Il est certes un peu moins largué en championnat depuis qu'il a battu Barcelone lors du clasico (2-1), le week-end avant son quart de finale aller. D'autant que samedi, le Barça a encore perdu et se retrouve en conséquence à portée de ses poursuivants. Reste qu'une élimination en quart de finale serait une humiliation pour la "Maison Blanche", au minimum demi-finaliste depuis 2011.

L'éventualité est toutefois balayée par la mégastar Cristiano Ronaldo, qui assure que "l'équipe a confiance, l'entraîneur aussi" et que "le public doit être confiant également". Mardi (20h45) au stade Santiago-Bernabeu, le Real devrait pouvoir s'appuyer sur son attaquant Karim Benzema, qui a repris l'entraînement collectif dimanche.

Contrairement au Real Madrid, le tenant du titre barcelonais a gagné lors du match aller. Mais l'Atletico Madrid qui a marqué un but et même mené au Camp Nou (2-1) se qualifierait s'il s'imposait 1-0 mercredi à Vicente Calderón.

Barcelone paraît d'autant plus bousculé qu'il reste sur deux défaites consécutives en championnat, lors du clasico contre le Real (1-2) puis à la Real Sociedad (1-0). "Il faut se relever immédiatement", a averti l'entraîneur Luis Enrique.

L'Atletico, deuxième de la Liga à désormais trois points de Barcelone, entend bien contrecarrer la démonstration catalane. Il pourra pour cela s'appuyer sur le Diable Rouge Yannick Ferreira-Carrasco et sur l'inarrêtable Antoine Griezmann, auteur de son 20e but de la saison samedi face à l'Espanyol Barcelone (3-1), juste avant d'être remplacé, histoire d'être frais mercredi.
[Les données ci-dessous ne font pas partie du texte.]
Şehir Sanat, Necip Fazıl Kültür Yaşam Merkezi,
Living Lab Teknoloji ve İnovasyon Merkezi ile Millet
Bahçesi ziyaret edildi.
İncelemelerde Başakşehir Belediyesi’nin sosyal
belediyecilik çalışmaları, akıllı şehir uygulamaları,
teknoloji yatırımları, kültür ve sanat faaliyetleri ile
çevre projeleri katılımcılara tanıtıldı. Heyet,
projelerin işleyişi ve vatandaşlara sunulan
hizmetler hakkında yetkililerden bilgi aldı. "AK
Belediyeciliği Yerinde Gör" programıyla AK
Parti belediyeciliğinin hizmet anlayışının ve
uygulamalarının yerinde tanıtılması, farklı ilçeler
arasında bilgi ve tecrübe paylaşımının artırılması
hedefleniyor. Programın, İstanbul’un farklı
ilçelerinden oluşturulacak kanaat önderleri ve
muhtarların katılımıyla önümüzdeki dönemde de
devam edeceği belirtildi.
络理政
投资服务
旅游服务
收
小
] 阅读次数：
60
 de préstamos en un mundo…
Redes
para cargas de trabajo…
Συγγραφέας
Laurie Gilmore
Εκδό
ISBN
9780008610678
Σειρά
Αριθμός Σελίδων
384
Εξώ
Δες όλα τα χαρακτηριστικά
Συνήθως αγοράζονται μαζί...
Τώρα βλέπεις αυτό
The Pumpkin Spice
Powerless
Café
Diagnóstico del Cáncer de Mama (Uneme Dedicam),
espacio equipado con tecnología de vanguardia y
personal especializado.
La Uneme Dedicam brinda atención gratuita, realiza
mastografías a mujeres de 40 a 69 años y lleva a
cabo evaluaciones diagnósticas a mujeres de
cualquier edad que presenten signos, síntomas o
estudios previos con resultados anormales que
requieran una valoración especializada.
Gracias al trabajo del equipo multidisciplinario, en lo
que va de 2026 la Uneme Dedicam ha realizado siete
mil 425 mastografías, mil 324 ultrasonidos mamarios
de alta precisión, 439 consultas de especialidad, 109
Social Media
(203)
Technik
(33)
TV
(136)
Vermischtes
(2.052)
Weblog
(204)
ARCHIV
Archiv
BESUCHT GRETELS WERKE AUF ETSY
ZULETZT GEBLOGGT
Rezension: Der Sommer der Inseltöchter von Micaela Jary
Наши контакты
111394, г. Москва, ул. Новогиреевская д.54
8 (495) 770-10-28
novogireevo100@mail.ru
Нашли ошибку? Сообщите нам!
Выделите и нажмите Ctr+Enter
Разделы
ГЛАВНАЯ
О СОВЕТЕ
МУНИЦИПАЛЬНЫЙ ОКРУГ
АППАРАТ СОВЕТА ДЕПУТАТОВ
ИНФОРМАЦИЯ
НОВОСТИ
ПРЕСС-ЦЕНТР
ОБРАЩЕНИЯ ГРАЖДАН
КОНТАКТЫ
Sorti vainqueur d'un huitième de finale d'anthologie face à la Juventus Turin (2-2, 4-2 a.p.), le Bayern Munich de Pep Guardiola a semblé beaucoup moins impérial en quart de finale aller, face à Benfica.

Le Bayern n'a certes pas pris de but et s'est imposé 1-0, grâce à un but d'Arturo Vidal dès la 2e minute. Mais le club bavarois s'est montré timoré dans l'animation et imprécis devant le but (5 tirs cadrés sur 15).

De là à l'imaginer défait à Lisbonne, par un Benfica qui n'a cadré qu'un seul tir à l'Allianz Arena, il y a une marge. Mais puisque le Real Madrid a perdu 2-0 à Wolfsburg...

Ca devait être la sensation de cette édition de la Ligue des champions. Des individualités au top, un collectif de plus en plus huilé, et un détonateur argentin (Angel Di Maria) recruté à prix d'or pour franchir un cap dans la compétition reine.

Mais le PSG version qatarie, quart-de-finaliste pour la quatrième saison consécutive, ballotté par Manchester City et Kevin De Bruyne à l'aller (2-2), n'est pas dans la meilleure configuration pour accéder, enfin, au Top 4.

Zlatan Ibrahimovic, qui a raté deux grosses occasions (dont un penalty) à l'aller, a une revanche à prendre et, de toute façon, le PSG va devoir tout donner pour accrocher cette qualification. Laurent Blanc pourrait même faire appel à Marco Verratti, indisponible depuis février en raison d'une inflammation du pubis et qui manque cruellement dans l'entrejeu parisien.